“Intimacy begins with oneself. It does no good to try to find intimacy with friends, lovers, and family if you are starting out from alienation and division within yourself.” – Thomas Moore
Do you try to create intimacy with your partner and others who are important to you without first checking inside to see if you are connected with yourself? Do you believe that if only someone would love you and connect with you, then you would feel happy and full inside? Are you looking for someone else to complete you?
One of the major reasons that many relationships don’t work is because partners are alienated and divided within themselves, which comes from abandoning yourself rather than loving yourself.
My work is all about helping people learn how to love themselves so that they can share their love with others and experience the intimacy and connection that we all want and need.
“Intimacy begins with oneself.”
What does it mean to be intimate with yourself?
Intimacy with others is about feeling emotionally close and connected with them.It is about connecting from your heart rather than from your head. You can connect intellectually with others from your mind, but emotional intimacy is about a heart connection.
The same thing is true on the inner level. You cannot be intimate with yourself when you are focused in your mind rather than in your heart. Inner connection and the resulting inner intimacy occurs when you open your heart to your feelings with kindness, compassion and a desire to learn about what your feelings are telling you.
“Alienation and division with yourself” occurs when you disconnect from your heart and your feelings with some form of self-abandonment, such as judging yourself, turning to addictions to avoid your feelings, focusing in your head or making someone else responsible for your well-being, worth or sense of safety.
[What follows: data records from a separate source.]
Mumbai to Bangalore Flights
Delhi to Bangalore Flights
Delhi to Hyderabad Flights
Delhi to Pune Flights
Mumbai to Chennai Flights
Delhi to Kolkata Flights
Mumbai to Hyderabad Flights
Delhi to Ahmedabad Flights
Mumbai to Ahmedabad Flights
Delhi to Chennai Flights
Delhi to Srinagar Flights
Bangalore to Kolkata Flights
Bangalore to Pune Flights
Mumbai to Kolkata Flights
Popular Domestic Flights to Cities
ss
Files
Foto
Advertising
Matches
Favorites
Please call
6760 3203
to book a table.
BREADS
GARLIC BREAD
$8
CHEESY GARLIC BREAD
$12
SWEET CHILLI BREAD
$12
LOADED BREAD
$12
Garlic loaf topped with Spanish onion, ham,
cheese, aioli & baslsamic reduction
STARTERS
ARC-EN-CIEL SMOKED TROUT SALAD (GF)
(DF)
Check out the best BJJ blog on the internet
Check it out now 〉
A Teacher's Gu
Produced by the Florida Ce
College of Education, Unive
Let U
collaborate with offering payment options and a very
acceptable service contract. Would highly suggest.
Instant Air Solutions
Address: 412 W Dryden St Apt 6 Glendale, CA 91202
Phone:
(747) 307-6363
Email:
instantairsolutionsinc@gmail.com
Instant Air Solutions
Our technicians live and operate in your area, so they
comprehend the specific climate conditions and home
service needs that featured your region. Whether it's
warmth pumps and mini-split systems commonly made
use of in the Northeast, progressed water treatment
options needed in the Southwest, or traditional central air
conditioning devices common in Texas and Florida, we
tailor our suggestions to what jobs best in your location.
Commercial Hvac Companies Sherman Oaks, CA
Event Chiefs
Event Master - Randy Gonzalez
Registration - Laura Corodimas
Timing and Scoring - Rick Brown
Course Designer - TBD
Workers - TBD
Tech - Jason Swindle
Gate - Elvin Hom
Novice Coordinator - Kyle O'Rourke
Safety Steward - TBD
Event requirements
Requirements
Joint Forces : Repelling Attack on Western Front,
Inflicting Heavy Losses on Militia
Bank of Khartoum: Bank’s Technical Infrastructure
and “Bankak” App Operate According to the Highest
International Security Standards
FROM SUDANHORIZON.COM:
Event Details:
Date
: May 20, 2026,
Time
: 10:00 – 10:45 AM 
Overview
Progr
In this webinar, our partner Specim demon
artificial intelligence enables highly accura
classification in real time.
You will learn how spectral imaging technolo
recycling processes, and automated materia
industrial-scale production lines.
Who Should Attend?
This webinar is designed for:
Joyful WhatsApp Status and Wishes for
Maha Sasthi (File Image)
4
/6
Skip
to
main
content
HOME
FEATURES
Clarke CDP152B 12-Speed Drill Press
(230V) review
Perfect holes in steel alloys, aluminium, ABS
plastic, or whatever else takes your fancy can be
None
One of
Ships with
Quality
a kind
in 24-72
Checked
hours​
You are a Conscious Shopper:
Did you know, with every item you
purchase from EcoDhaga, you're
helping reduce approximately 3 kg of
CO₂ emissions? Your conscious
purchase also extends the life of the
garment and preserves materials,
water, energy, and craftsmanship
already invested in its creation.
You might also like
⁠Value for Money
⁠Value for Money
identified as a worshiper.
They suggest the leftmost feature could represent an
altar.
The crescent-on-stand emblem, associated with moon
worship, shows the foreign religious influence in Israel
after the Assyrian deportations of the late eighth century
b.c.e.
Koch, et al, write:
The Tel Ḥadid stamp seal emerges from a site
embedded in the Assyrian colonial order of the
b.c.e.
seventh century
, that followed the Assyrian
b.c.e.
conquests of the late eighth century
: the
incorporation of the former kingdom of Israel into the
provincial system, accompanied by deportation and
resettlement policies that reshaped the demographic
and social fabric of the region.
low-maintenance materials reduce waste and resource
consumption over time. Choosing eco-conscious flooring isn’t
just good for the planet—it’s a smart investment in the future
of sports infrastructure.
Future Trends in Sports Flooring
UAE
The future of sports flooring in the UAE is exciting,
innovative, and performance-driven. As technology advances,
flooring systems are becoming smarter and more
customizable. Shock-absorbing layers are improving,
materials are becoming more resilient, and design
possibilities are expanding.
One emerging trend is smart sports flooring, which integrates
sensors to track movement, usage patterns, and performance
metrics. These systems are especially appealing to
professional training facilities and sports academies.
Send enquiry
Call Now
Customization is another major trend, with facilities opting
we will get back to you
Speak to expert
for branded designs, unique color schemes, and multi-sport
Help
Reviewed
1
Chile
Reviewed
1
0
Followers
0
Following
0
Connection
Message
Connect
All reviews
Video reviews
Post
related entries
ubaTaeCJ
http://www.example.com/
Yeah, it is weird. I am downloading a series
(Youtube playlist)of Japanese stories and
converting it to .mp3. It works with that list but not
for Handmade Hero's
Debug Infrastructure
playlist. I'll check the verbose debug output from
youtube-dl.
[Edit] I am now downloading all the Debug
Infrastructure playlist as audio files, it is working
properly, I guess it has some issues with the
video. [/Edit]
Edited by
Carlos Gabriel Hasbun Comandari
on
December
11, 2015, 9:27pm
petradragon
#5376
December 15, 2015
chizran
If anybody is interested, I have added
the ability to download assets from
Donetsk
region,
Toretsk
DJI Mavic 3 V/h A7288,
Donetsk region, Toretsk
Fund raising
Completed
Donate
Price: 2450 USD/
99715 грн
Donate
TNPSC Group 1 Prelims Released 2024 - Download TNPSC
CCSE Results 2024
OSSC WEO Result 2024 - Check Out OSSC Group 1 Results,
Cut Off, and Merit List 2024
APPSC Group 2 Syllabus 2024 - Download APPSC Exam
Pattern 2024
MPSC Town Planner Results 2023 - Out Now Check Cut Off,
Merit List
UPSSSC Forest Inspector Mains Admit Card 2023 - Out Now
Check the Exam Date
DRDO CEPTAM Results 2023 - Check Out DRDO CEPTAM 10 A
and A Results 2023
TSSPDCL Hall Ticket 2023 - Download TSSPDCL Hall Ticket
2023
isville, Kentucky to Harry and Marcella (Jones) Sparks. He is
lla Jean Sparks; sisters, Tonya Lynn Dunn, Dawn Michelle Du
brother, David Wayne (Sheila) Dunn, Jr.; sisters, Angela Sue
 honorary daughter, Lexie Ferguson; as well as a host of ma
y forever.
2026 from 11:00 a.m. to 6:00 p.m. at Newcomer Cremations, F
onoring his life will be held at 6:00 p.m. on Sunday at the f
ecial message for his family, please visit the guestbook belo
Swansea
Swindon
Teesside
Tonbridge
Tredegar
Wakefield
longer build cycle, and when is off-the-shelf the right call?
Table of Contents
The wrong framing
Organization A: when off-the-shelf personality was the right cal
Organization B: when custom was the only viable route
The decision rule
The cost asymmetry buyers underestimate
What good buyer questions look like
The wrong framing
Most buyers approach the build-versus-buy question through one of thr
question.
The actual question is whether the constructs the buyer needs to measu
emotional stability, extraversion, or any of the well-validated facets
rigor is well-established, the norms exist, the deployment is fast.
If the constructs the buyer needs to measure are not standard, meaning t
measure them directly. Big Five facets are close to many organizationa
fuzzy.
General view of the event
Years ago I used to wonder why I could not maintain intimacy with others. I had no idea about all the ways I was abandoning myself. I had no idea that my main intention was to avoid my feelings and avoid responsibility for them and to have control over how others felt about me. I didn’t realize how much I was judging myself and how awful that made me feel. I didn’t realize that turning to my various addictions – food, anger, judgmental-ness, caretaking or withdrawal – made me feel anxious and alone inside. I thought these painful feelings were being caused by others’ unloving-ness toward me.
It wasn’t until I started to practice Inner Bonding that I understood what I had been doing my whole life up until then. As I diligently practiced the Six Steps of Inner Bonding, I gradually learned to stay present in my body, mindful of my feelings, and to want to take responsibility for my feelings rather than avoid them. I gradually learned how to lovingly manage the deeper painful feelings of life that I had been avoiding my whole life – the loneliness, heartbreak and helplessness over others that plagued my childhood, and that I had learned to avoid with my self-abandonment.